Kay had called yesterday, after the wellness check—which probably meant that had been her idea—and Thea had texted back that she was fine and she’d call in a couple of days.
The blanket ripped off her, light spilling into her cocoon and Thea buried her face. She hadn’t even heard the door open. The curtain rings grated loudly as they rushed across the rod and her bedroom turned into the surface of the sun.
Weight landed on the mattress next to her. “I was always your friend and not his.”
Thea blinked at Kay, miraculously back from wherever she’d been working and sitting on the edge of Thea’s bed.
Kay shifted uncomfortably, crumpling a cheese stick wrapper in her hand. “And I’m not saying you can’t be…as sad as you need to be.”
She rolled over, and threw an arm over her face, sniffling. She wasn’t sure she was even sad any more, not actively. It was more…numb. She’d cried until her tear-ducts cramped, and then it’d sort of stopped.
She’d managed to keep herself moving for the first three weeks, and get them through the beginning. And then Seb had gotten out of school and he was there and she was trying and he was…he was a kid. Kids were rubber bouncy balls. She didn’t doubt he was still grieving, or that he wouldn’t keep grieving.
She didn’t doubt she could have managed. But when James’ parents showed up and said they wanted to take him for a month during the summer, and he’d wanted to go, she’d happily sent him.
“I know you.” Kay swallowed. “You were going to rock out of this bed in a week, guilty and hurt because Seb needs his Mom and you need…time.”

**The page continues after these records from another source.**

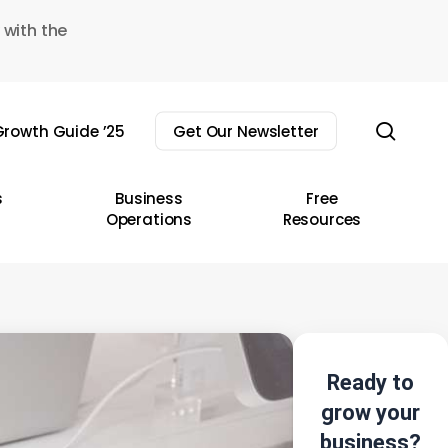
 with the
sear
rowth Guide ’25
Get Our Newsletter
s
Business
Free
Operations
Resources
Ready to
grow your
business?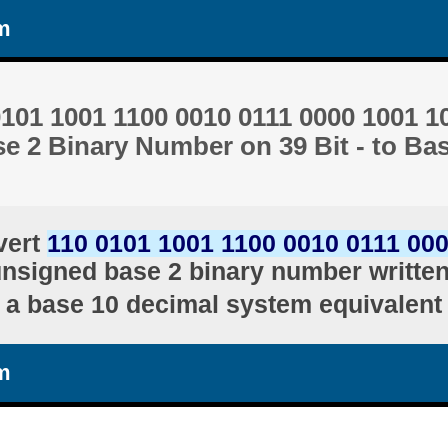
m
101 1001 1100 0010 0111 0000 1001 1
e 2 Binary Number on 39 Bit - to Ba
vert
110 0101 1001 1100 0010 0111 00
unsigned base 2 binary number written 
a base 10 decimal system equivalent
m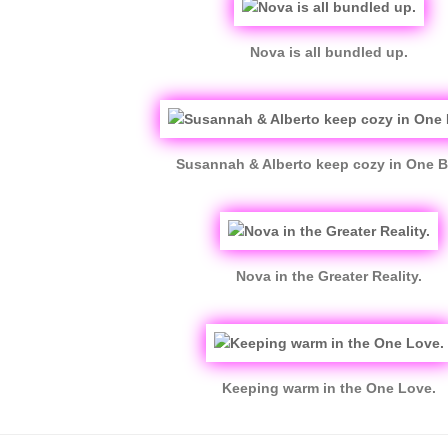
Nova is all bundled up.
Susannah & Alberto keep cozy in One B
Nova in the Greater Reality.
Keeping warm in the One Love.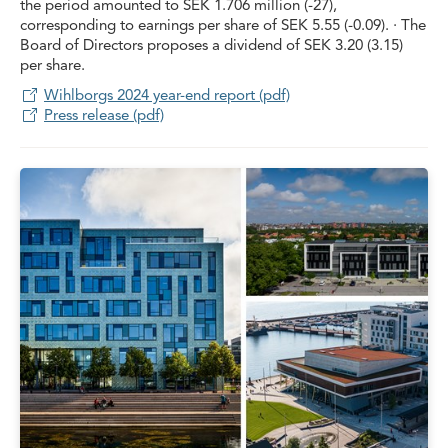
the period amounted to SEK 1.706 million (-27),
corresponding to earnings per share of SEK 5.55 (-0.09). · The
Board of Directors proposes a dividend of SEK 3.20 (3.15)
per share.
Wihlborgs 2024 year-end report (pdf)
Press release (pdf)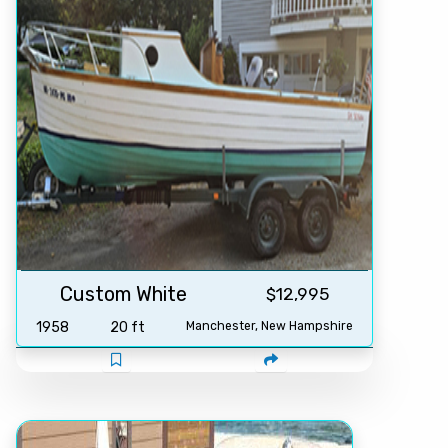
Custom White
$12,995
1958
20 ft
Manchester, New Hampshire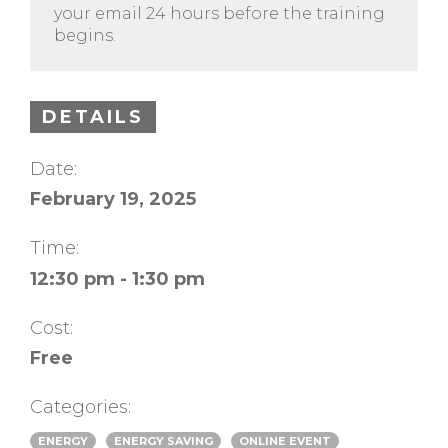
your email 24 hours before the training
begins.
DETAILS
Date:
February 19, 2025
Time:
12:30 pm - 1:30 pm
Cost:
Free
Categories:
ENERGY
ENERGY SAVING
ONLINE EVENT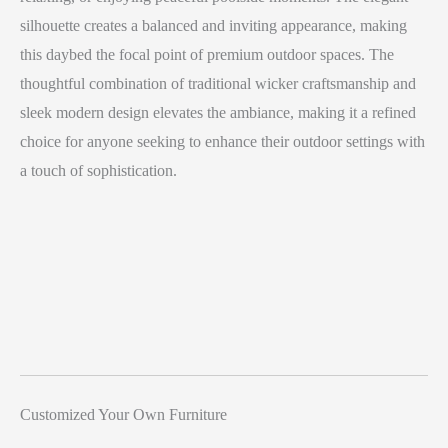
silhouette creates a balanced and inviting appearance, making
this daybed the focal point of premium outdoor spaces. The
thoughtful combination of traditional wicker craftsmanship and
sleek modern design elevates the ambiance, making it a refined
choice for anyone seeking to enhance their outdoor settings with
a touch of sophistication.
Customized Your Own Furniture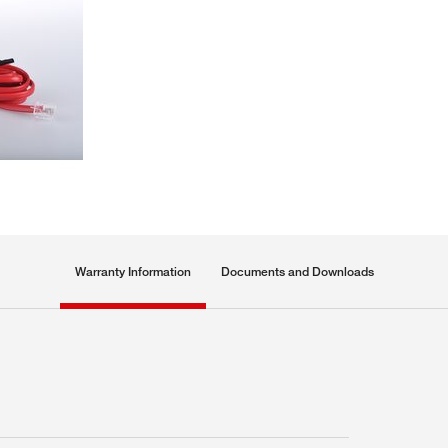
Warranty Information
Documents and Downloads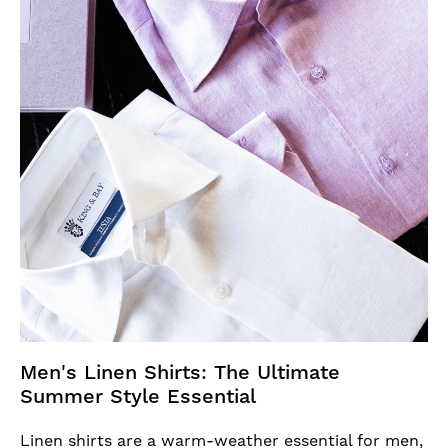
Men's Linen Shirts: The Ultimate
Summer Style Essential
Linen shirts are a warm-weather essential for men,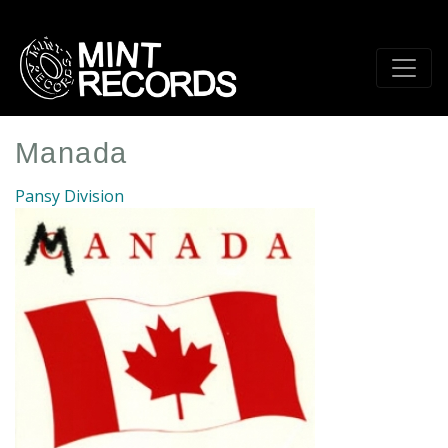
Skip
to
main
content
Manada
Pansy Division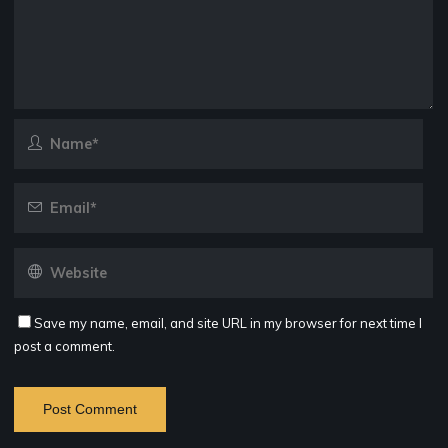
Save my name, email, and site URL in my browser for next time I
post a comment.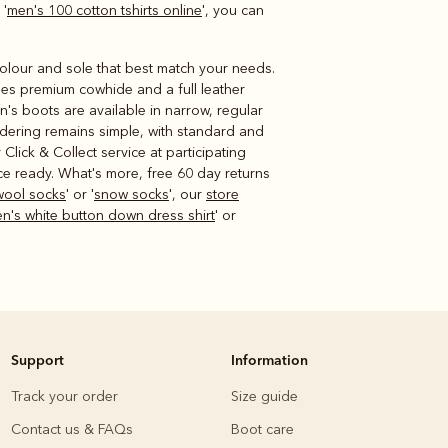
 '
men's 100 cotton tshirts online
', you can
 colour and sole that best match your needs.
uses premium cowhide and a full leather
n's boots are available in narrow, regular
rdering remains simple, with standard and
lick & Collect service at participating
ce ready. What's more, free 60 day returns
wool socks
' or '
snow socks
', our
store
's white button down dress shirt
' or
Support
Information
Track your order
Size guide
Contact us & FAQs
Boot care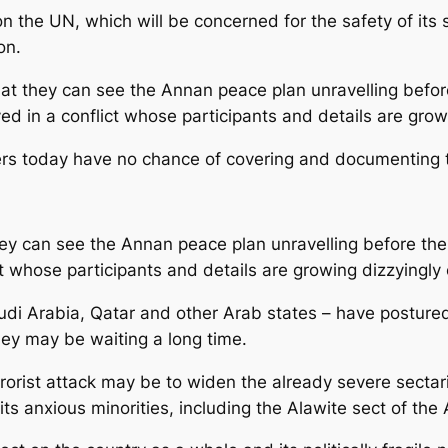
the UN, which will be concerned for the safety of its s
on.
at they can see the Annan peace plan unravelling before 
ved in a conflict whose participants and details are gro
vers today have no chance of covering and documenting th
ey can see the Annan peace plan unravelling before their
ict whose participants and details are growing dizzyingly
udi Arabia, Qatar and other Arab states – have postured 
they may be waiting a long time.
errorist attack may be to widen the already severe sectar
ts anxious minorities, including the Alawite sect of the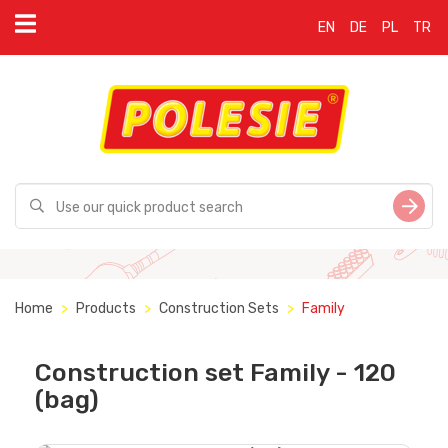
EN
DE
PL
TR
Home
Products
Construction Sets
Family
Construction set Family - 120
(bag)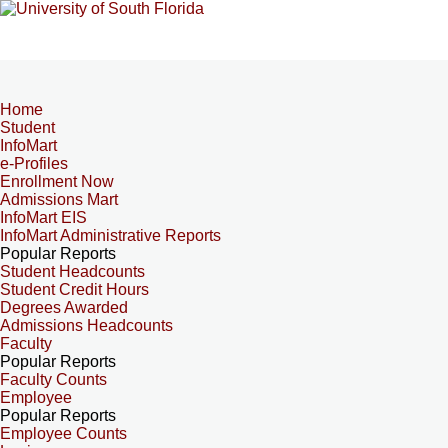
Home
Student
InfoMart
e-Profiles
Enrollment Now
Admissions Mart
InfoMart EIS
InfoMart Administrative Reports
Popular Reports
Student Headcounts
Student Credit Hours
Degrees Awarded
Admissions Headcounts
Faculty
Popular Reports
Faculty Counts
Employee
Popular Reports
Employee Counts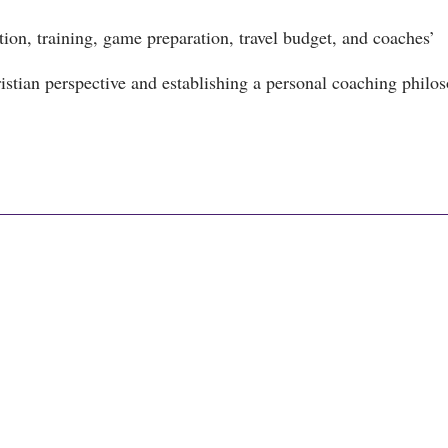
ion, training, game preparation, travel budget, and coaches’
stian perspective and establishing a personal coaching philo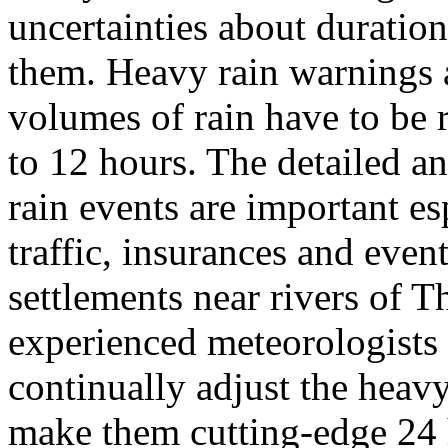
uncertainties about duration
them. Heavy rain warnings a
volumes of rain have to be 
to 12 hours. The detailed an
rain events are important esp
traffic, insurances and event
settlements near rivers of T
experienced meteorologists 
continually adjust the heav
make them cutting-edge 24 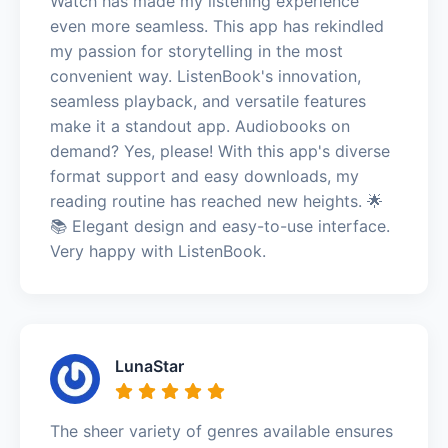
Watch has made my listening experience
even more seamless. This app has rekindled
my passion for storytelling in the most
convenient way. ListenBook's innovation,
seamless playback, and versatile features
make it a standout app. Audiobooks on
demand? Yes, please! With this app's diverse
format support and easy downloads, my
reading routine has reached new heights. 🌟
📚 Elegant design and easy-to-use interface.
Very happy with ListenBook.
LunaStar
The sheer variety of genres available ensures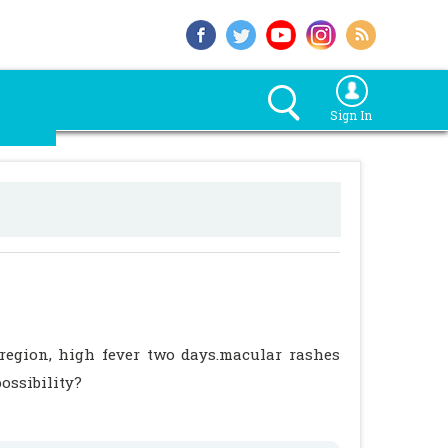
Sign In
 region, high fever two days.macular rashes
possibility?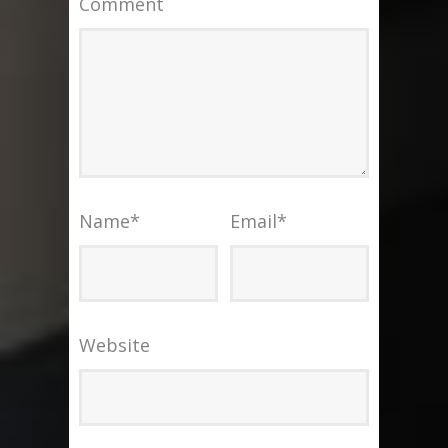
Comment
Name
*
Email
*
Website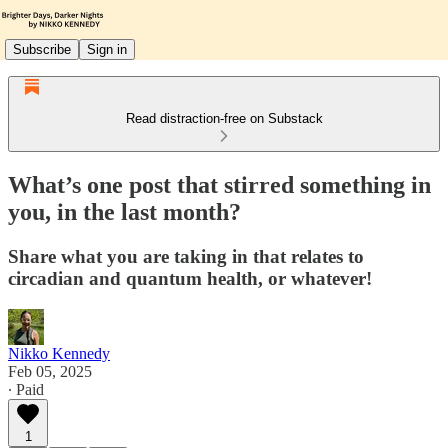
Subscribe
Sign in
Read distraction-free on Substack
What’s one post that stirred something in
you, in the last month?
Share what you are taking in that relates to
circadian and quantum health, or whatever!
Nikko Kennedy
Feb 05, 2025
∙ Paid
1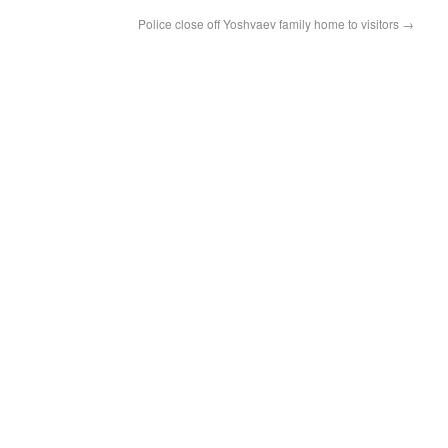
Police close off Yoshvaev family home to visitors
→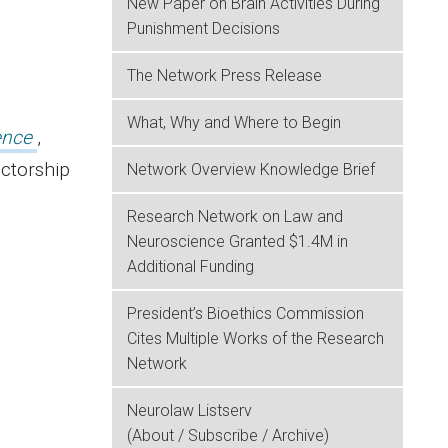
New Paper on Brain Activities During
Punishment Decisions
The Network Press Release
What, Why and Where to Begin
ence
,
ectorship
Network Overview Knowledge Brief
Research Network on Law and
Neuroscience Granted $1.4M in
Additional Funding
President’s Bioethics Commission
Cites Multiple Works of the Research
Network
Neurolaw Listserv
(About / Subscribe / Archive)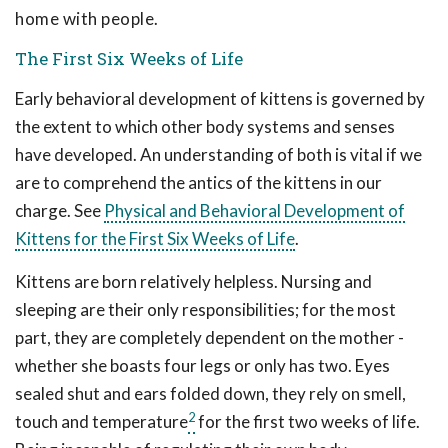
home with people.
The First Six Weeks of Life
Early behavioral development of kittens is governed by
the extent to which other body systems and senses
have developed. An understanding of both is vital if we
are to comprehend the antics of the kittens in our
charge. See
Physical and Behavioral Development of
Kittens for the First Six Weeks of Lif
e
.
Kittens are born relatively helpless. Nursing and
sleeping are their only responsibilities; for the most
part, they are completely dependent on the mother -
whether she boasts four legs or only has two. Eyes
sealed shut and ears folded down, they rely on smell,
2
touch and temperature
for the first two weeks of life.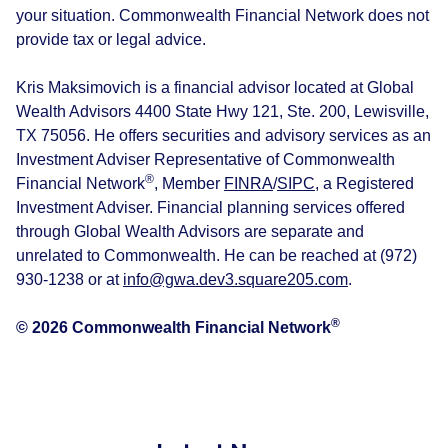
your situation. Commonwealth Financial Network does not
provide tax or legal advice.
Kris Maksimovich is a financial advisor located at Global
Wealth Advisors 4400 State Hwy 121, Ste. 200, Lewisville,
TX 75056. He offers securities and advisory services as an
Investment Adviser Representative of Commonwealth
®
Financial Network
, Member
FINRA
/
SIPC
, a Registered
Investment Adviser. Financial planning services offered
through Global Wealth Advisors are separate and
unrelated to Commonwealth. He can be reached at (972)
930-1238 or at
info@gwa.dev3.square205.com
.
®
© 2026 Commonwealth Financial Network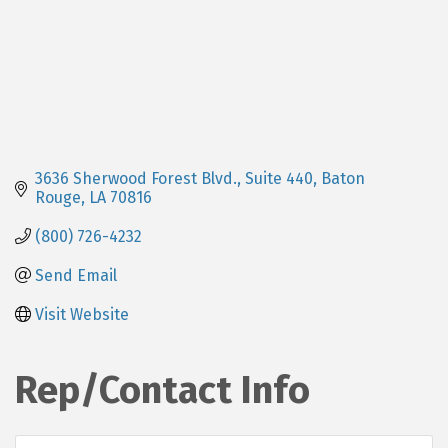
3636 Sherwood Forest Blvd., Suite 440
Baton 
Rouge
LA
70816
(800) 726-4232
Send Email
Visit Website
Rep/Contact Info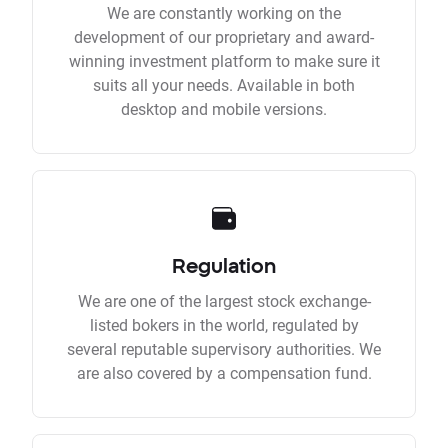
We are constantly working on the
development of our proprietary and award-
winning investment platform to make sure it
suits all your needs. Available in both
desktop and mobile versions.
Regulation
We are one of the largest stock exchange-
listed bokers in the world, regulated by
several reputable supervisory authorities. We
are also covered by a compensation fund.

Thea rubbed her eyes, and puffed out a breath. “I don’t know what I need.”
“I know you need to not crawl under your bed. I don’t think that’ll make the world make sense again.”
“I picked him up, he’s unpacking his clothes.” Kay shifted, folding her legs on the bed. “I told him I got leave unexpectedly.”
Kay watched her quietly, and glanced down at her hangs, fiddling in her lap. “Until I think you’re okay when I go back.”
“You didn’t answer your phone. I actually called in a well-check and you told them to go away and still didn’t answer your phone.” Kay sniffled. “You aren’t okay, you couldn’t be okay. And Seb…your in-laws barely know me, and they sent him with me, Dottie. He wanted to come home, but nobody wants to make this harder for you and…and maybe me being here is only a paper moon, so you can pretend to not be broken for a while.”
Thea sat up, sighing. “But I have to start somewhere.”
Kay handed her the cheese wrapper. “Start with being presentable enough for your kid. I bought fried chicken from the scary place on the highway so you know it’ll be awesome.”